Documente también quién puede modificar cada regla y cómo se prueba el cambio antes de usarlo en un cierre real. Esa responsabilidad convierte la conciliación en un control mantenible.
El siguiente paso es seleccionar una discrepancia real y anonimizada. Complete la ficha de caso sin modificar registros, obtenga los valores originales y alinee primero orden, periodo, estado y unidad. Si el equipo no puede cerrar esos cuatro elementos, todavía no está preparado para discutir cuál de los sistemas tiene razón.
Preguntas frecuentes
¿Debe prevalecer siempre el MES o el ERP?
No. La autoridad debe acordarse por objeto y estado. El MES puede originar eventos de ejecución mientras el ERP mantiene planificación o contabilización, pero la configuración concreta depende de la arquitectura y las reglas de cada empresa.
¿Qué se debe comparar primero cuando las cifras no coinciden?
Empiece por una orden o lote concreto y compruebe que ambos valores usan el mismo periodo, zona horaria, estado, unidad, alcance y momento de corte. Después revise transformaciones e interfaces.
¿Una diferencia MES-ERP suele deberse a latencia?
La latencia es una posibilidad, no una conclusión.

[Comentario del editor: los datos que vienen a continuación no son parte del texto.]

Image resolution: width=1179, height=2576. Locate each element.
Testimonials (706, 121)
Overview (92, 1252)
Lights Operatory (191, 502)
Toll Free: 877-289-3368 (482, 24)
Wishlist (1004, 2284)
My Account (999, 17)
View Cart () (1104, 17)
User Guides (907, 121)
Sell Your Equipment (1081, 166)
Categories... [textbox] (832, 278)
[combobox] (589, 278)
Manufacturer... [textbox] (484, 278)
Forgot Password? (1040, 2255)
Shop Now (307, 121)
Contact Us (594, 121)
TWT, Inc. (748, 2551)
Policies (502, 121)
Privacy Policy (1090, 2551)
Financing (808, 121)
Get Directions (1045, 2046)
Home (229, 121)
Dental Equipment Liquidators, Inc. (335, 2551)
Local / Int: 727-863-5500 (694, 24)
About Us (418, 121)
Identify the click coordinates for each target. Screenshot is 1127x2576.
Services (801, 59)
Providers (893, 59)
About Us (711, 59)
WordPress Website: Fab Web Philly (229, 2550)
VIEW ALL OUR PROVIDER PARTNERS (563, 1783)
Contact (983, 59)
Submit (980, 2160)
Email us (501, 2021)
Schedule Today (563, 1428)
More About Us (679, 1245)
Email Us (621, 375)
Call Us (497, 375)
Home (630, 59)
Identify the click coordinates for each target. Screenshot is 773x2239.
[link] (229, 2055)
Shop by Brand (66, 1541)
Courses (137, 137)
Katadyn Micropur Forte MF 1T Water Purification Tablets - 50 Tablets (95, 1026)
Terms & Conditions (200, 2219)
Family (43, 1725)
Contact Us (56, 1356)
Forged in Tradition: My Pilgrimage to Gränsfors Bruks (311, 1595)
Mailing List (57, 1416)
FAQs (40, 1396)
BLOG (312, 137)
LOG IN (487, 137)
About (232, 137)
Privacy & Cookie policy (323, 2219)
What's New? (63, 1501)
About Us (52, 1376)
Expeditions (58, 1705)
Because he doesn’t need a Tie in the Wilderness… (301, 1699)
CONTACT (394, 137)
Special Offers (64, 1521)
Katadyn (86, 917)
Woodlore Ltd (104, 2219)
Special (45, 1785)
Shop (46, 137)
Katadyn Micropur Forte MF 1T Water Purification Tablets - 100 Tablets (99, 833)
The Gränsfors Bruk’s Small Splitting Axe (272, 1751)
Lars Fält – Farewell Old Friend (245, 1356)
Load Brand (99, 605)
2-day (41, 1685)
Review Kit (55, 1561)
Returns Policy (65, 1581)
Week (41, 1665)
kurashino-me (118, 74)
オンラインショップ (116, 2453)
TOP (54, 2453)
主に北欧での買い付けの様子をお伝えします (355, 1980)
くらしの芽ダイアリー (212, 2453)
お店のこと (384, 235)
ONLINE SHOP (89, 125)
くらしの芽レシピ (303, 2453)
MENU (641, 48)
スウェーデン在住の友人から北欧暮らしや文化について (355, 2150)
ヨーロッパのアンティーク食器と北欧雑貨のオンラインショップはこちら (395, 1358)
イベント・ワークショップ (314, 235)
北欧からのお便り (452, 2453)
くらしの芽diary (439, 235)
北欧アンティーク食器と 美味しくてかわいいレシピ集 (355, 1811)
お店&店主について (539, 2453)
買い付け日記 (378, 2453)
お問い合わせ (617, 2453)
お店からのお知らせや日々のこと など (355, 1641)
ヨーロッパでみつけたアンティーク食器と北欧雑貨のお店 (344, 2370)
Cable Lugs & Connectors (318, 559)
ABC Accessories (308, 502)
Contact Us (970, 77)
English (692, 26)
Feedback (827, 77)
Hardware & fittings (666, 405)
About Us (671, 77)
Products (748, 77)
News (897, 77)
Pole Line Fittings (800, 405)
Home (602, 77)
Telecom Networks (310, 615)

También pueden intervenir definiciones diferentes, estados de orden, conversiones, scrap, retrabajo, maestros, cierres contables o correcciones manuales.
¿Qué evidencia conviene guardar para IT/OT?
Identificadores de orden y lote, timestamps, valores en ambos sistemas, versión de maestros, unidad, estado, logs de interfaz, transformaciones conocidas, usuario o proceso que corrigió el dato y resultado de la conciliación.
¿Se deben corregir los registros para que ambos sistemas coincidan?
Solo después de determinar la regla correcta, el sistema autorizado y el control aplicable. Una corrección debe conservar el valor previo, el motivo, el responsable y la fecha; igualar cifras sin trazabilidad oculta el problema.